I had discovered Frank Abagnale’s story several years back when Leonardo DiCaprio played him in a movie version. I never actually saw the film, but I made a mental note to look up the story at some future point. It lingered at the back of my mind for nearly ten years before I finally got around to reading the story.
After finishing the book, my first thought was, “Wow, this is simply unbelievable.” I didn’t mean it that as “Wow, I can’t believe he was able to con so many people – that’s amazing!” My reaction was more along the lines of “I don’t think this is 100% true.” If even half of the crimes Abagnale claims he committed are true, than he was certainly a very resourceful and clever young man. I don’t dispute that. But the way his adventures are structured seems totally artificial. It seemed like every time the story threatened to end, a miraculous intervention would allow Abagnale to escape to the next adventure.

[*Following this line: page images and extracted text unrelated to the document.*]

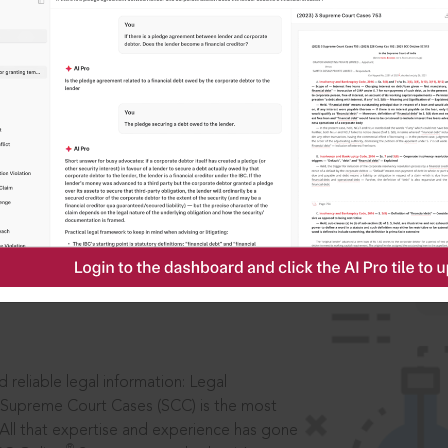
ssword?
IS
aders, in legal
 reliable legal information: Legal
 Supreme Court Cases (SCC) is the most
 All that expertise and experience has gone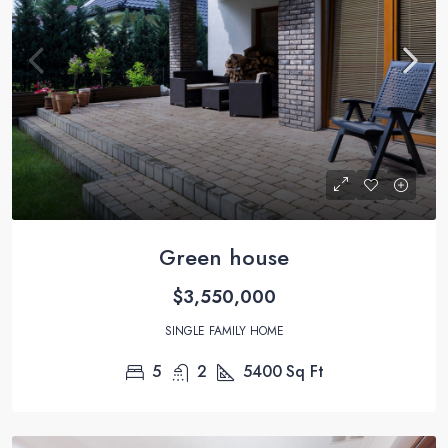
Green house
$3,550,000
SINGLE FAMILY HOME
5
2
5400
Sq Ft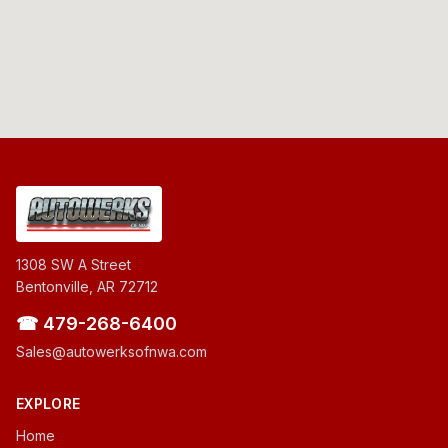
1308 SW A Street
Bentonville, AR 72712
☎ 479-268-6400
Sales@autowerksofnwa.com
EXPLORE
Home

I have a really hard time believing that all of his cons went so smoothly. When he’s captured towards the end of the book, he describes a hell-like period of his life when he was trapped in a French prison. It sounded pretty horrific – almost too awful to be believed. I wondered if perhaps he’d read a few too many Dumas novels and borrowed some memories from The Count of Monte Cristo. But maybe his stay was really that bad – French prisons are still heavily criticized for inhumane conditions. But Abagnale was a con artist, and a very good one – so I just don’t know that I can trust the narrative.
But whether or not I think this is fiction or non-fiction, it was a very entertaining story. Abagnale’s capers would be impossible to pull off today – I think 21st century technology has pretty efficiently killed off the loopholes that enabled him to impersonate and pass fraudulent checks – but new cons are always popping up, and Abagnale’s memoirs can help readers understand the mindset of such swindlers.
What I really liked about the book, though, was that it really captured a time and place. I wasn’t sure whether to laugh or to roll my eyes every time he referred to a woman as a ‘fox’ – but it worked. He had the slang of mid-century America down pat, and the conversational style of the book made it read like some 1960s hipster kid gleefully sharing his exploits over a series of cocktails. It really has the makings of a fun summer blockbuster – so after initially being inspired to find the book because of the movie adaptation, the book has convinced me that I want to see the movie.